The base salary is the fixed amount of money that an employee receives each pay period. The bonus is variable pay, or an amount of money that an employee can earn based on their performance. Benefits are non-salary compensation, such as health insurance, retirement plans, and paid time off.
Here are 7 different examples of compensation structures:
Salary-only: The simplest type of compensation structure, salary-only packages pay employees a fixed salary each pay period, without bonuses or benefits.
Salary plus bonus: This structure is more common than salary-only. Employees are paid a fixed salary each pay period, and they can earn a bonus based on their performance.
Salary plus benefits: The most common type of compensation structure, salary plus benefits pay employees a fixed salary each pay period, and they receive a variety of benefits, such as health insurance, retirement plans, and paid time off.
Hourly wage: Most common for jobs that are not salaried, such as retail and food service, hourly wage structures pay employees a set amount of money for each hour they work.
Commission: This structure is common for sales jobs. Employees earn a commission on the amount of sales they make. (Here is some help on the best way to track commissions.)

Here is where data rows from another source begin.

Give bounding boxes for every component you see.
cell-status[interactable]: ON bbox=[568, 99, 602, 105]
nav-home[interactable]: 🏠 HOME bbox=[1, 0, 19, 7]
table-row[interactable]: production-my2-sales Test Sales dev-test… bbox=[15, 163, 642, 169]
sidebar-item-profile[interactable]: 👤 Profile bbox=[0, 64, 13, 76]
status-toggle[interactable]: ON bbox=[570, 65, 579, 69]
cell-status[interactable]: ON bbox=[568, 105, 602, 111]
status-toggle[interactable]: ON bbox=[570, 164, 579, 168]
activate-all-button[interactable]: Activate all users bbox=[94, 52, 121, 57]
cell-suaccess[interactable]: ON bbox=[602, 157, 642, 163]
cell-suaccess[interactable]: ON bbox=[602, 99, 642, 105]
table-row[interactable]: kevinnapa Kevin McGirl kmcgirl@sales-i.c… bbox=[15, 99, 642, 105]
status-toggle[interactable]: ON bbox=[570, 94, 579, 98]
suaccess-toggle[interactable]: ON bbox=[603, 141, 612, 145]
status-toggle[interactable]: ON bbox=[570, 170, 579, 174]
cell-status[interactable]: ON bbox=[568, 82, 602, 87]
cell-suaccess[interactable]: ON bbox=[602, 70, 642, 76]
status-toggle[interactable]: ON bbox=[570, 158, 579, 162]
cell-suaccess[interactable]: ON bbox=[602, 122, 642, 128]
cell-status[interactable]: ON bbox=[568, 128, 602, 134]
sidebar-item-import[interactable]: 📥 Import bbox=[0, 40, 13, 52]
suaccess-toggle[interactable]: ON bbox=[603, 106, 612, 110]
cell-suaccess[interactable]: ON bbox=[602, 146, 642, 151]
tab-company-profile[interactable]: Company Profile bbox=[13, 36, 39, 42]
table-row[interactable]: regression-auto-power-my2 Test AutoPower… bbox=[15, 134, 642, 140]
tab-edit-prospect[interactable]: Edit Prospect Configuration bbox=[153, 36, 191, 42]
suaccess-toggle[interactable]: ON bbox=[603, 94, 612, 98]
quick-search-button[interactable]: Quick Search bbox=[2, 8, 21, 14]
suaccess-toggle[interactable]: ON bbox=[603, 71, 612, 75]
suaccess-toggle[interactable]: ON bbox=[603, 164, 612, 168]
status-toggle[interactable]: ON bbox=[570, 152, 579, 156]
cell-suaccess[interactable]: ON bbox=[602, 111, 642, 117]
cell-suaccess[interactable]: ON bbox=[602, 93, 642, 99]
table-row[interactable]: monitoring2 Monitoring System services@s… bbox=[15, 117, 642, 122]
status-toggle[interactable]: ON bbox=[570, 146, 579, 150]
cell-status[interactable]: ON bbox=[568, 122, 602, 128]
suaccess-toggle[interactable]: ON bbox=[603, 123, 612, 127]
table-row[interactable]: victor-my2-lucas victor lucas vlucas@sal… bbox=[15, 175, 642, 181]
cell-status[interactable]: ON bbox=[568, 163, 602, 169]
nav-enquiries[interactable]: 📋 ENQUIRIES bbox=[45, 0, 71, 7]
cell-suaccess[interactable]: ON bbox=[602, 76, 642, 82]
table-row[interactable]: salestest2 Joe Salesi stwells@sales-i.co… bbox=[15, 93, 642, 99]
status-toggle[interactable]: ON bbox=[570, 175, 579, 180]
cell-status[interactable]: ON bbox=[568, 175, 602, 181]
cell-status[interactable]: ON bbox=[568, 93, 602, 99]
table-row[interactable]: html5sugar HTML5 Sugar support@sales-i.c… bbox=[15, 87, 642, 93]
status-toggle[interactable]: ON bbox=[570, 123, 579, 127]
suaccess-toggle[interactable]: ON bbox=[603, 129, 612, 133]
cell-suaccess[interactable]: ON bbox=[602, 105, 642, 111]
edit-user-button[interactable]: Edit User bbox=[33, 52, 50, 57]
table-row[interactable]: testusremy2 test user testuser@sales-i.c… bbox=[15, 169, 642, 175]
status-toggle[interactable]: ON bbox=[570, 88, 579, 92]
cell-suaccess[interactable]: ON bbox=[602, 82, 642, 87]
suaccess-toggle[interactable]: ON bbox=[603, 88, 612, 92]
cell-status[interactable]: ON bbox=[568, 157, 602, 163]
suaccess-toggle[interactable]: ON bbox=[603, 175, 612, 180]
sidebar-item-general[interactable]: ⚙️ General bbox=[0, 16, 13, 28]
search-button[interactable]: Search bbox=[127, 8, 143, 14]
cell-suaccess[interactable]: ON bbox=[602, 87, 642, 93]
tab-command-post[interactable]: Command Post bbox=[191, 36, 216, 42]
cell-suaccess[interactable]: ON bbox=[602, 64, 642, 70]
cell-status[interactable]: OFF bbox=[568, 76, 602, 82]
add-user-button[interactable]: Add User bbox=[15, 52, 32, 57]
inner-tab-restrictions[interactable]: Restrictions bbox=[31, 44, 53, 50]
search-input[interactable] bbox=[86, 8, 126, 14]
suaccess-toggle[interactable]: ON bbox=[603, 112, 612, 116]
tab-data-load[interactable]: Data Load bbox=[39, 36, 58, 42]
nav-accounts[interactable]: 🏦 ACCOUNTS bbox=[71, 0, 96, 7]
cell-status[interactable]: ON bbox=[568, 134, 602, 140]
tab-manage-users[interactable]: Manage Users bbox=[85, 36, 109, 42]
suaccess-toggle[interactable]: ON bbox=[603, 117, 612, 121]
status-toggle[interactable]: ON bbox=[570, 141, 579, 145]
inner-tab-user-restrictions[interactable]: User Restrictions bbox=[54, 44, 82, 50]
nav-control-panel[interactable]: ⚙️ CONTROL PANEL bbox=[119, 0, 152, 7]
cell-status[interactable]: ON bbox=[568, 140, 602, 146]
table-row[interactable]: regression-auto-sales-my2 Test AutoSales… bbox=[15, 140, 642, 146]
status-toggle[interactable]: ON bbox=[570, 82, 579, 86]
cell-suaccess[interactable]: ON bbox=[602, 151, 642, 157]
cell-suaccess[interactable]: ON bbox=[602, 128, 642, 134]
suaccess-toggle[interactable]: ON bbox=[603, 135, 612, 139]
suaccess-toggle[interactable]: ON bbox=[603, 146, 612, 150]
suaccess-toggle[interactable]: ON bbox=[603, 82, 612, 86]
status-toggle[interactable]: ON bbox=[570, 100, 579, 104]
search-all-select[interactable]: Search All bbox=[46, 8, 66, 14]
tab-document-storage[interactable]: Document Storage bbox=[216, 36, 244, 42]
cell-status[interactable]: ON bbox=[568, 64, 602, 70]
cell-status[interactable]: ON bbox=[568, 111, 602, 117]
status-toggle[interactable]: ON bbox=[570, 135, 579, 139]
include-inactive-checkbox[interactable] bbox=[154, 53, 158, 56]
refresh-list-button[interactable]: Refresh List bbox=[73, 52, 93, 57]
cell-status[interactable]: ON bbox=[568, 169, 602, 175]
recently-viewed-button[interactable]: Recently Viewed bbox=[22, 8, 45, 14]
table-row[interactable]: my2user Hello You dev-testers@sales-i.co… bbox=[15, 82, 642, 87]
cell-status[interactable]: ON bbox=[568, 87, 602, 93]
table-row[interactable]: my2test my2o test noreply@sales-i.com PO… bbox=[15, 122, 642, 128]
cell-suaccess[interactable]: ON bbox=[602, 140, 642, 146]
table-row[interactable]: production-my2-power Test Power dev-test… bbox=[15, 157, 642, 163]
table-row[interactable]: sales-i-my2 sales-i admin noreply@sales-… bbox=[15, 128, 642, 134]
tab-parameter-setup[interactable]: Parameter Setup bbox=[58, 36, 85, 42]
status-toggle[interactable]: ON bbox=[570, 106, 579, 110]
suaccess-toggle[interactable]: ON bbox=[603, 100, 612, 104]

Piece rate: In a piece rate structure, which is common for jobs that involve producing a certain number of units, such as manufacturing, employees earn a set amount of money for each unit they produce.
Hybrid: This structure combines two or more of the other structures. For example, an employee might be paid a salary plus a bonus, an hourly wage plus commission, or based on a shared commission structure.
The best compensation structure for an organization will depend on a number of factors, such as the type of work the organization does, the size of the organization, and the organization’s budget.